Pensateci, io, mia moglie, poi io mia moglie e la nostra prima figlia, Lucia, poi io, mia moglie, e i nostri primi due figli, all’arrivo di Tommaso, poi io, mia moglie, i nostri quattro figli, spesso anche mia suocera, le valige, le sacca da mare, borse e borsette, i computer, e da qualche parte, fosse anche appoggiata su un cruscotto, una chitarra. Anche lì, mai una chitarra qualunque, perché le mie chitarre, sei in tutto, hanno tutte in qualche modo una storia, una me l’ha regalata Francesco Renga, con la speranza che io riuscissi a scrivere una canzone pop, speranza vana, una me l’ha regalata Gigi D’Alessio, come premio inevaso del mio crowdfunding Monina Sì vs Monina No, del 2018, due, semiacustiche, me le ha regalate la Eko, perché sono credo uno dei massimi propugnatori della musica suonata e loro hanno sentito il dovere di rendermi omaggio, una, elettrica, reperto storico di quando suonavo nella band punk hardcore degli Epicentro, l’ultima, una piccola chitarra classica di quelle che si suonano quando si è bambini, sui sei, massimo otto anni, presa da me medesimo per andare a fare una piccola jam con Ilaria Porceddu, ai tempi in cui lei usciva col suo album Di questo parlo io, l’idea di fare una jam a letto, con due strumentini, il la chitarrina classica, lei un pianoforte giocattolo, figlia del voler in qualche modo giocare, divertirsi, mescolare le carte.

Ogni viaggio la mia chitarra, una delle mie chitarre, era lì, pronta all’uso.
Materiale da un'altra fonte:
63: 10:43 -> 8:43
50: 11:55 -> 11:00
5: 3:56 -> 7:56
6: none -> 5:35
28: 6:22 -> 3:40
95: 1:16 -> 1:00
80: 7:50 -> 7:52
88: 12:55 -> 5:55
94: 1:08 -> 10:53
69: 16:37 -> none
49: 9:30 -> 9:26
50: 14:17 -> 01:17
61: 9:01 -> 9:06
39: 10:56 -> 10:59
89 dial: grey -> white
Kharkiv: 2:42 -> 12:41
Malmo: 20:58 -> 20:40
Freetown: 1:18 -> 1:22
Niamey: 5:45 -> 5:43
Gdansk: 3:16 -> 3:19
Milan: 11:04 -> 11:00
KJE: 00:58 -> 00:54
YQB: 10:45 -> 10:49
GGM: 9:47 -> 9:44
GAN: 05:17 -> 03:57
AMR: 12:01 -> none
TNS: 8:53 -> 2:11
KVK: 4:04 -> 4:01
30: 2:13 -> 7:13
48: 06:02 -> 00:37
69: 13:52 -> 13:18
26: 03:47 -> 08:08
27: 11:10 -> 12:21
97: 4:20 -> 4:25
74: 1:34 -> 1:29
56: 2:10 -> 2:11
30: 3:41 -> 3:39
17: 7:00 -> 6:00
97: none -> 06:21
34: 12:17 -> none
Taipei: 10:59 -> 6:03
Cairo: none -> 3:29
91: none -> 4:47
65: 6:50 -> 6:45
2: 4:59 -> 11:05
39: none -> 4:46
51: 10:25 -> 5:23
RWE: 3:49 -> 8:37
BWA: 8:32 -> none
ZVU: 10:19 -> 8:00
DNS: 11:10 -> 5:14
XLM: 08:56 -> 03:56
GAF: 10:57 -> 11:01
A costo di dover incastrare il resto ancor più di quanto già non facessi di mio, roba che neanche un campione di tetris o il Verdone che si sta per mettere in viaggio con Magda. Magari ci mettevo mezz’ora di più, a caricare la macchina, ma un posto lo trovavo.

Un anno, vai a sapere quando, eravamo talmente pieni che al posto della chitarra, o della chitarrina, sono riuscito a portare solo l’ukulele, anche se suonare l’ukulele non mi piace, e comunque, come nella stragrande maggioranza dei casi quel portarmi dietro uno strumento era più che altro un vezzo, un voler sottolineare uno status, vai poi a capire quale. Infatti a un certo punto ho smesso, non perché io non abbia più a cuore quel discorso, ma perché invecchiando diventa davvero complicato star dietro a tutto, e come ho smesso di caricare i miei zaini di Moleskine e quaderni dove prendere appunti, io che da anni scrivo solo al PC o al massimo con un tablet, ho smesso anche di portare in giro per l’Italia strumenti che tanto non avrei suonato. Ed Sanders, beh, a ottantuno anni lui è ancora lì a scrivere poesie, pamphlet, canzoni, fare performance, ma quella era un’altra generazione, signora mia, non scherziamo.